= São Pedro da Afurada =

Former civil parish in Vila Nova de Gaia, Portugal

Location of São Pedro da Afurada in Vila Nova de Gaia

São Pedro da Afurada (or simply Afurada) is a former civil parish in the municipality of Vila Nova de Gaia, Portugal. In 2013, the parish merged into the new parish Santa Marinha e São Pedro da Afurada. The population in 2011 was 3,568, in an area of 1.00 km².

It is an urban parish in the city of Gaia. Afurada is located near the mouth of the Douro river, where it meets the Atlantic Ocean. It is a traditional fishing village and was created as such. Its patron saint is Saint Peter, hence the name São Pedro, the equivalent in Portuguese.

Afurada's people seem to be very devoted to St. Peter and every year there is a religious holiday in St. Peter's name (on 29 June), where people make processions, pray, and party throughout the night. It is customary for people to eat sardines in that week, baked with the typical Broa de Avintes, a type of corn bread made in the nearby village of Avintes. There is plenty of fireworks too.

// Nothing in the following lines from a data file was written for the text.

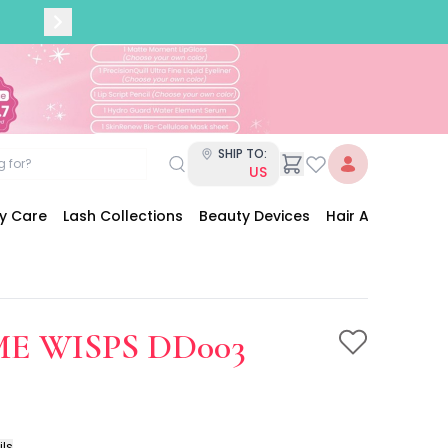
SHIP TO:
US
dy Care
Lash Collections
Beauty Devices
Hair Accessories
E WISPS DD003
ils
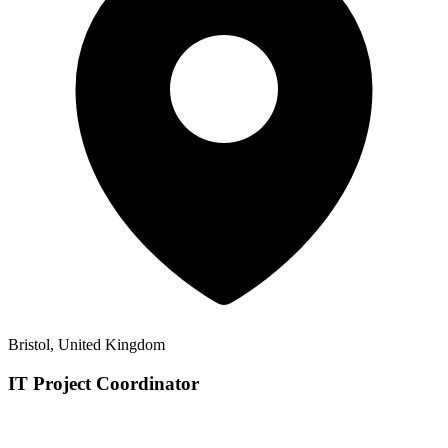
Bristol, United Kingdom
IT Project Coordinator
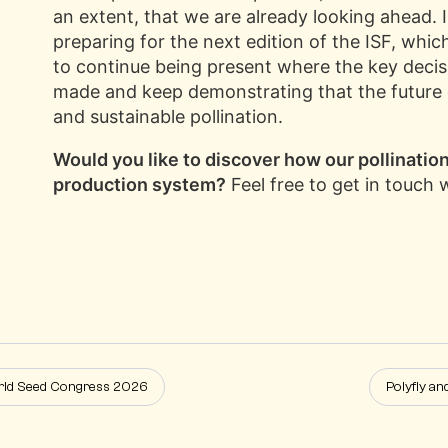
an extent, that we are already looking ahead. 
preparing for the next edition of the ISF, which
to continue being present where the key decisi
made and keep demonstrating that the future of
and sustainable pollination.
Would you like to discover how our pollination 
production system?
Feel free to get in touch 
orld Seed Congress 2026
Polyfly an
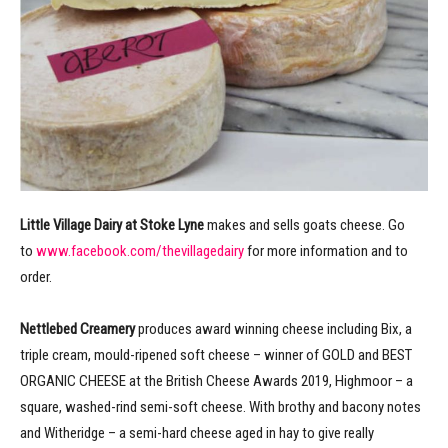
Little Village Dairy at Stoke Lyne
makes and sells goats cheese. Go
to
www.facebook.com/thevillagedairy
for more information and to
order.
Nettlebed Creamery
produces award winning cheese including Bix, a
triple cream, mould-ripened soft cheese – winner of GOLD and BEST
ORGANIC CHEESE at the British Cheese Awards 2019, Highmoor – a
square, washed-rind semi-soft cheese. With brothy and bacony notes
and Witheridge – a semi-hard cheese aged in hay to give really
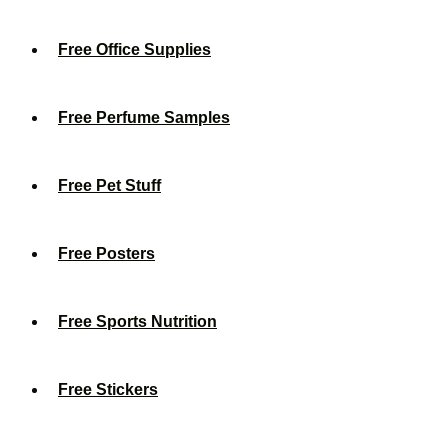
Free Office Supplies
Free Perfume Samples
Free Pet Stuff
Free Posters
Free Sports Nutrition
Free Stickers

During religious processions people carry the images of saints, sometimes in real size, for other people to worship and make offerings to the saints. People usually dress in their traditional fishermen and fisherwomen clothes to pay respect for their patron saint, Peter. Other popular saints include Our Lady the Virgin Mary, Our Lady of Fátima, Our Lady of Carmo, and St. Michael the Archangel, images of which are placed at the centre of the village. However, St. Peter's image is central at this place, the former location of a church in his name that was destroyed in a flood.